Each subject in that listed curriculum is like a little blow of its own. The anger damps down like embers dying, leaving only that cold remoteness in its place. James Barnes is a war hero, or so the old newspaper clippings say, dead a martyr at the very end of the conflict. Jack Frost is apparently a terrible piece of work, and every revelation thus far's been the opening yet another part of Pandora's box. The lines of strain are etched ever more deeply, as he looks at her, lips pale. "Why did you want to learn all that?" The 'from me' goes unstated - does it still count as him if he doesn't remember, doesn't want to. Like someone waking after an exorcism to get an account of exactly what his own personal demon was up to while he was out.

*

"Do you really want to know?"

It's a question from Pandora herself. Or perhaps Athena, responsible for guiding Zeus to leave something at the bottom of that accursed box, an end to the age of bronze. Her tone is gentle enough. Scarlett gives him that much.

*

He cants his head at her, that raptorish little gesture. "Want to? No. Feel I'd better find out all I goddamned well can, yeah," Harsh and rasping and a whisper of the old Jack, utterly impatient with any human shortcoming, even his own.

*

"Because you are a good man, and you did terrible things you regret. And someone has to check your balance." Simple as that.

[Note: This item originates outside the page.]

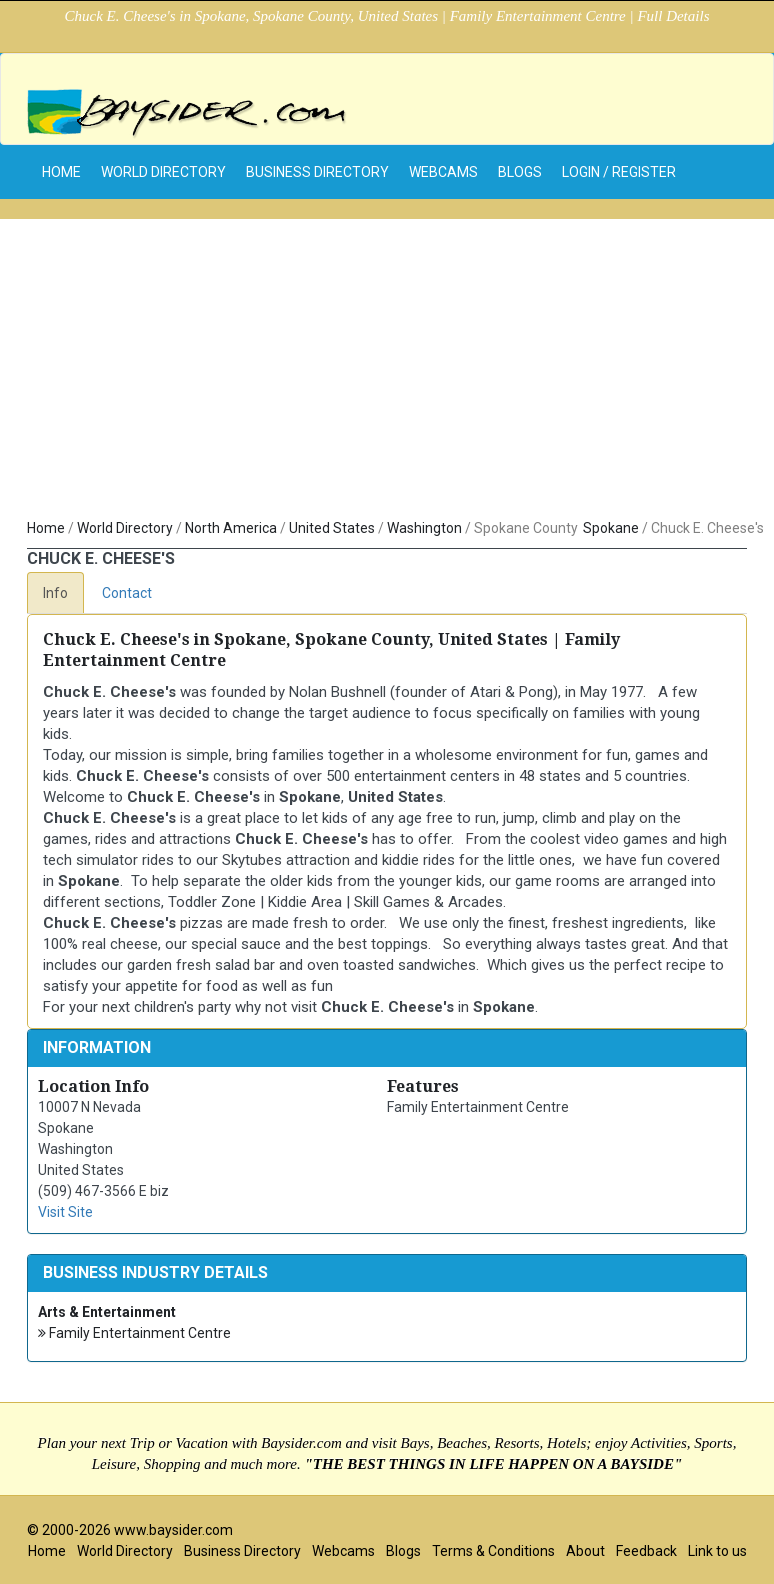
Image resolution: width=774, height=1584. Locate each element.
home (61, 172)
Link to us (717, 1551)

A pause given for a response will eventually lead her in another direction, regardless. Scarlett smiles. "Look at the scope of history and see how many people knew such equivalent talents and could put them to use. Is every soldier to be damned for the lessons he took into battle. Does the battlefield define us all? Or can they be directed in another fashion? I follow a path of non-violence, for the most part. But to understand them, I have to know why they work. And you were honest with me, in your way. Much more so than most."

*

There's that pinched look on his features again. "How philosophical of you," he drawls, and it's dry enough to desiccate, that tone. "So I was some sort of assassin or agent provocateur, and you were just trailing after me like my apprentice? On the job training? How can you say I'm a good man?" They're getting philosophical indeed. Next it'll be how many angels Bucky can snipe off the head of a pin at a thousand meters out.

*

The darkness in him refuses to stick to her, in part because she might well be prepared for it. "What does it matter? I tell you how we evaded men and women out for blood for three days, or that the gauge of a person cannot always be told through what they say, what they do. It reads like a book. Pardon me, I'm not that stupid or naive in the world." Scarlett shakes her head slightly, and the silvery hue of her voice buoys up the statements made. "No, I was working with you. As a point of fact, I had a good idea of what the risk was. How can I say? Because I know how you broke. The fracture lines. The internal holes and pains. None of that means anything either. As I said, I knew when it was smart to stay away. Perhaps you're rueing the day, now."

*

"Find me again, Scarlett," he says. And there's something final in his voice. A dare, perhaps, or a challenge. "But….make it soon." And with that, he's stepping back a pace, two, not looking over his shoulder, but blending as seamlessly into the passing crowd like a fish into its flashing school of companions. Not vanishing like some vaudeville Mephistopheles in a cloud of smoke and mocking laughter, but just gone.